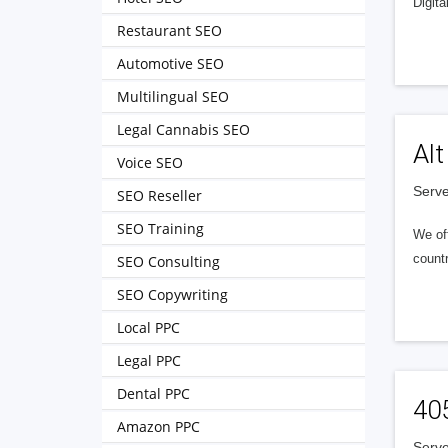
Digita
Restaurant SEO
Automotive SEO
Multilingual SEO
Legal Cannabis SEO
Alt
Voice SEO
Serve
SEO Reseller
SEO Training
We of
countr
SEO Consulting
SEO Copywriting
Local PPC
Legal PPC
Dental PPC
40
Amazon PPC
Serve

= Exercise instructions =
Retype all the records exactly and keep out every picture.

= Response area =
Digita
Restaurant SEO
Automotive SEO
Multilingual SEO
Legal Cannabis SEO
Alt
Voice SEO
Serve
SEO Reseller
SEO Training
We of
countr
SEO Consulting
SEO Copywriting
Local PPC
Legal PPC
Dental PPC
40
Amazon PPC
Serve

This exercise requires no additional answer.